Contexte
Les maladies mentales graves sont définies par un diagnostic, un degré d'invalidité et la présence de certains comportements anormaux. Elles comprennent la schizophrénie et la psychose, les troubles graves de l'humeur, et les troubles de la personnalité, et peuvent provoquer une détresse considérable pendant de longues périodes à la fois pour la personne affectée et son entourage.
Jusque dans les années 1970, il était fréquent pour les personnes souffrant de ces troubles de rester dans une institution pendant presque toute leur vie, mais dans la plupart des pays du monde, elles sont désormais prises en charge dans la communauté dans le cadre d'un des différents types d'intervention. La prise en charge intensive (PCI) est l'une de ces interventions. Elle consiste à prendre en charge le problème de santé mentale et les besoins de réadaptation et de soutien social de la personne concernée sur une période indéterminée, par une équipe de personnes qui suit un groupe de clients relativement petit (moins de 20). Une aide est fournie vingt-quatre heures sur vingt-quatre et les clients sont reçus dans un cadre non clinique.
Objectifs de la revue
Trouver et présenter des preuves de bonne qualité concernant l'efficacité de la PCI par rapport à la prise en charge non intensive (PCNI, où les personnes reçoivent le même dispositif de soins, mais les professionnels suivent plus de 20 personnes) et les soins standard (où les personnes sont reçues en consultation externe, mais leurs besoins de soutien sont moins clairement définis) pour les personnes atteintes de maladies mentales graves.
Recherche de preuves
Nous avons effectué des recherches électroniques pour trouver des essais contrôlés randomisés comparant la PCI avec la PCNI ou les soins standard en 2009, 2012 et 2015.
Résultats
Nous avons inclus 40 essais portant sur 7524 personnes. Les essais ont été réalisés en Australie, au Canada, en Chine, en Europe, et aux États-Unis. Lorsque la PCI était comparée aux soins standard, les patients dans le groupe de la PCI étaient plus susceptibles de continuer à utiliser le service, de voir une amélioration de leur état fonctionnel général, de trouver un emploi, de ne pas être sans-abris et de rester hospitalisés pour des périodes plus courtes (en particulier lorsqu'ils étaient restés hospitalisés pour de très longues périodes précédemment). Lorsque la PCI était comparée à la PCNI, la seule différence claire était que les personnes du groupe de la PCI étaient plus susceptibles d'être suivies pour des soins.
Conclusions
Aucune des preuves pour les critères de jugement principaux d'intérêt n'était de bonne qualité ; au mieux, les preuves étaient de qualité modérée. En outre, les systèmes de soins de santé et de soutien social des pays où les études étaient réalisées étaient assez différents, de sorte qu'il était difficile de formuler des conclusions générales valides. De plus, nous n'avons pas pu utiliser une grande partie des données sur la qualité de vie et la satisfaction des patients et des soignants, étant donné que les essais utilisaient de nombreuses échelles différentes pour mesurer ces critères de jugement, et certaines de ces échelles n'étaient pas homologuées. La mise au point d'une échelle globale et sa validation seraient très bénéfiques pour organiser des services que les gens privilégient.

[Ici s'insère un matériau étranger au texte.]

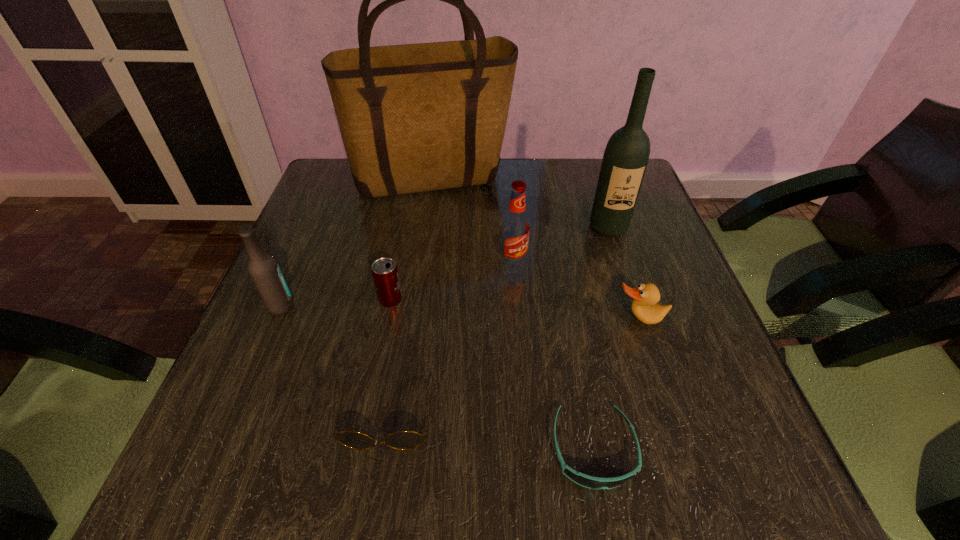 Where is `the right sunglasses`? This screenshot has width=960, height=540. the right sunglasses is located at coordinates (584, 480).

Find the location of a particular element. Image resolution: width=960 pixels, height=540 pixels. the sixth object from left to right is located at coordinates pos(584,480).

Identify the location of vacant region located on the front of the tote bag. The image size is (960, 540). (420, 270).

Image resolution: width=960 pixels, height=540 pixels. Identify the location of vacant space located 0.150m on the labeled side of the wine bottle. (627, 286).

Identify the location of vacant space located on the right of the third farthest object. This screenshot has width=960, height=540. (679, 264).

Where is `free region located 0.370m on the label of the leftmost object`? This screenshot has width=960, height=540. free region located 0.370m on the label of the leftmost object is located at coordinates (476, 306).

Where is `free region located 0.330m on the right of the beer can`? free region located 0.330m on the right of the beer can is located at coordinates (564, 300).

You are a GUI agent. You are given a task and a screenshot of the screen. Output one action in this format:
    pyautogui.click(x=<x>, y=<y>)
    Task: Click on the vacant space situated on the beak of the duck
    This screenshot has height=540, width=960.
    Given the screenshot: What is the action you would take?
    coord(659,377)

At what (x,y) coordinates should I click in order to perform the action: click on free space located on the lenses of the left sunglasses. Please return your answer as a coordinate pair (x, y). Looking at the image, I should click on (375, 494).

Locate an element on the screen. object present at the far edge is located at coordinates (420, 117). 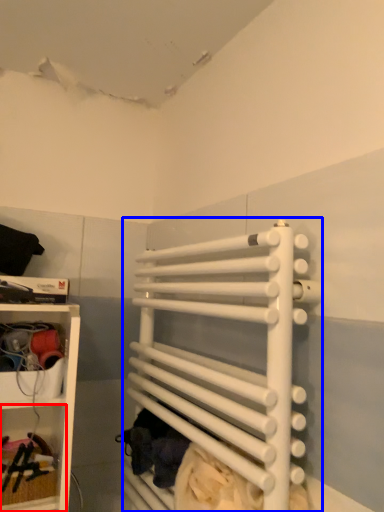 Question: Which object appears farthest to the camera in this image, cabinet (highlighted by a red box) or bunk bed (highlighted by a blue box)?

Choices:
 (A) cabinet
 (B) bunk bed

Answer: (A)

(Le résumé simplifié de cette revue a initialement été préparé par Janey Antoniou de RETHINK, Royaume-Uni [rethink.org])
Sur la base de preuves de qualité très faible à modérée, la PCI est efficace pour améliorer de nombreux critères de jugement pertinents pour les personnes atteintes de maladies mentales graves. Par rapport aux soins standard, la PCI pourrait réduire l'hospitalisation et augmenter le maintien dans le système de soins. Elle améliore aussi globalement le fonctionnement social, bien que l'effet de la PCI sur l'état mental et la qualité de vie reste incertain. La prise en charge intensive est au moins utile pour les personnes atteintes de maladies mentales graves dans le sous-groupe de personnes présentant un niveau élevé d'hospitalisation (environ quatre jours par mois dans les deux dernières années). Les modèles de prise en charge intensive très fidèle à l'organisation de l'équipe d'origine du modèle de TCA étaient plus efficaces pour réduire la durée du séjour à l'hôpital.
Toutefois, le bénéfice que la PCI apporte en plus d'une approche PCNI moins formelle n'est pas clair.
Selon nous, des essais supplémentaires comparant la PCI actuelle et les soins standard ou la PCNI ne sont pas justifiés, en revanche, nous n'avons actuellement pas connaissance d'une revue comparant la PCNI et les soins standard, et une telle revue devrait être réalisée.
La prise en charge intensive (PCI) est un dispositif de soins mis en place dans la communauté visant à fournir des soins à long terme aux personnes atteintes de graves maladies mentales qui n'ont pas besoin d'une hospitalisation immédiate. La prise en charge intensive a évolué à partir de deux modèles de soins communautaires originaux, le traitement communautaire assertif (TCA) et la gestion de cas (GC), et la PCI souligne l'importance du petit nombre de patients suivis (moins de 20) et une contribution très intensive.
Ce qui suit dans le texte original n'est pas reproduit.